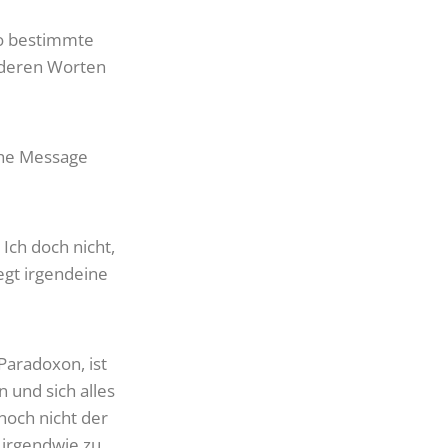
 so bestimmte
anderen Worten
iche Message
Ich doch nicht,
iegt irgendeine
Paradoxon, ist
 und sich alles
noch nicht der
 irgendwie zu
..........
• **What you will do**: Write out the material above once more, word for word. Images stay out.

• **Response for this exercise**:
 so bestimmte
anderen Worten
iche Message
Ich doch nicht,
iegt irgendeine
Paradoxon, ist
 und sich alles
noch nicht der
 irgendwie zu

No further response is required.